ACTION ITEM:
Search the entries below for "delito". Report each line where it occurs.
[Opening MATERIAL PROVIDED section]
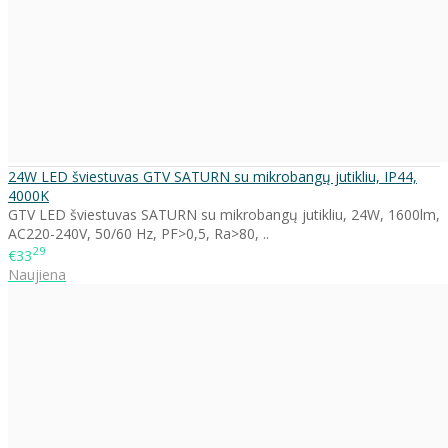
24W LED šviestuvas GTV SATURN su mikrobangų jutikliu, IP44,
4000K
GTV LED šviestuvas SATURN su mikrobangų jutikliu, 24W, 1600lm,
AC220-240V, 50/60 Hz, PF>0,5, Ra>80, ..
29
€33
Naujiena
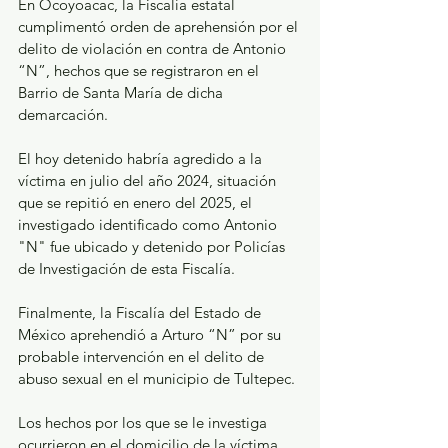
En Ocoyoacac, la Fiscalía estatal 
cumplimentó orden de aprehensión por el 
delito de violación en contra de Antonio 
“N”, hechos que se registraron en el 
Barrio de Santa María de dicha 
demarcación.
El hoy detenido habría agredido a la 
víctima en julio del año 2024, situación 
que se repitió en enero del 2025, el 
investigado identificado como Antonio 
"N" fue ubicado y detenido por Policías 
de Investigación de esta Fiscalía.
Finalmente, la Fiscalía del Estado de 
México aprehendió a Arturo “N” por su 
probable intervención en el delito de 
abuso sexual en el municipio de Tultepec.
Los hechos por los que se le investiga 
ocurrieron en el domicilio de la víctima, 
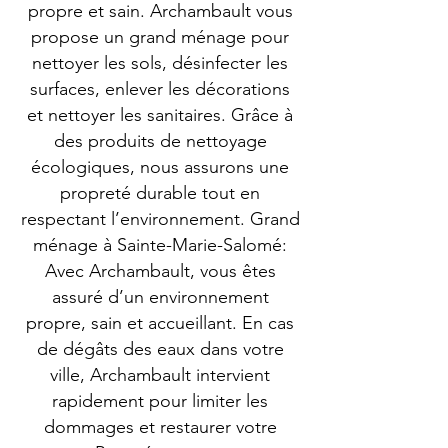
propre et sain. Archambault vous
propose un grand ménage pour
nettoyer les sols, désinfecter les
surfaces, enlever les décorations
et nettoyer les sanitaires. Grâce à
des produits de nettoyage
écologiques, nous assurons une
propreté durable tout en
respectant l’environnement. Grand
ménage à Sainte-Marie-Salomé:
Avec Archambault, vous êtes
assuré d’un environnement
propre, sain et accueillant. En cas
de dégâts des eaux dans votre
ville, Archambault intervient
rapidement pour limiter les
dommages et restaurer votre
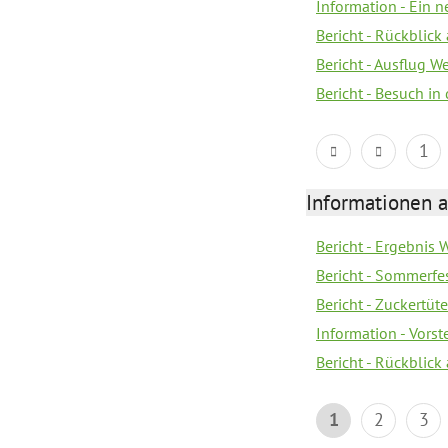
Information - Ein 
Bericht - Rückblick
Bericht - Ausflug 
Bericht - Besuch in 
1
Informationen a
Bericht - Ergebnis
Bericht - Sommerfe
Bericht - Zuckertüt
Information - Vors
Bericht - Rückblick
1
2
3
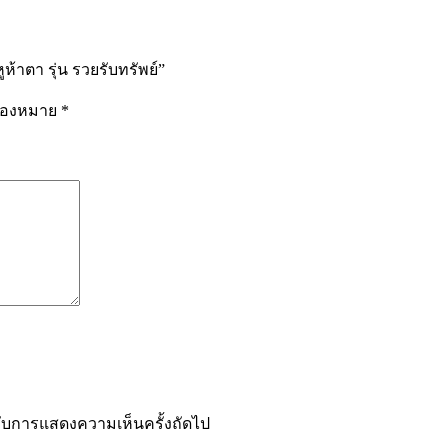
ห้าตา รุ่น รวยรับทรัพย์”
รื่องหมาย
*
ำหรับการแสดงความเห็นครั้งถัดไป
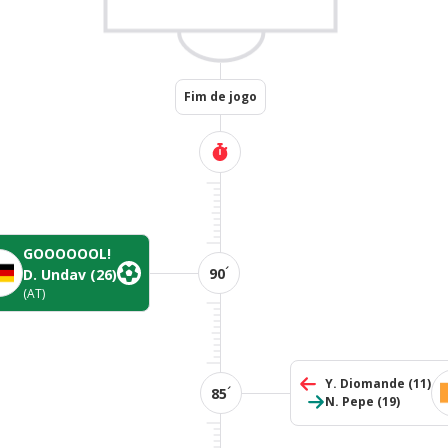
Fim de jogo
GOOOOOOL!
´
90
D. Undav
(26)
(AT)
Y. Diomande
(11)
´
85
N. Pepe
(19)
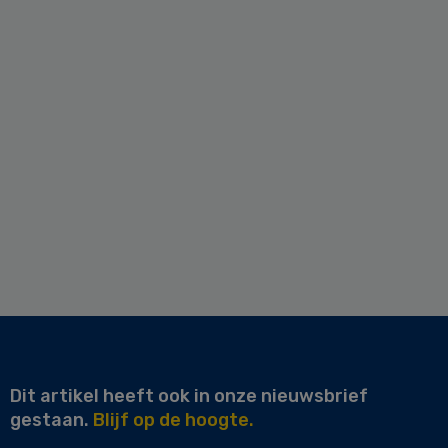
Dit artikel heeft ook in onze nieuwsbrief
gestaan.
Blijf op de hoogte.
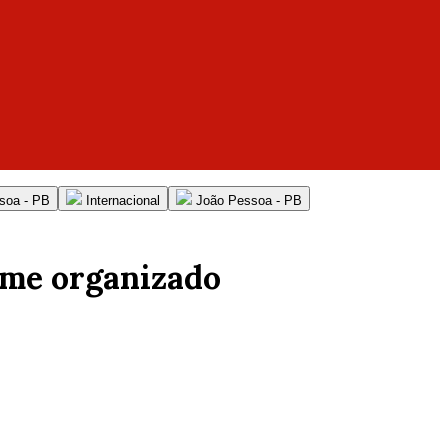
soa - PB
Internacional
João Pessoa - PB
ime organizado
[Closing MATERIAL PROVIDED section]
RESULT BELOW:
delito de violación en contra de Antonio 
probable intervención en el delito de 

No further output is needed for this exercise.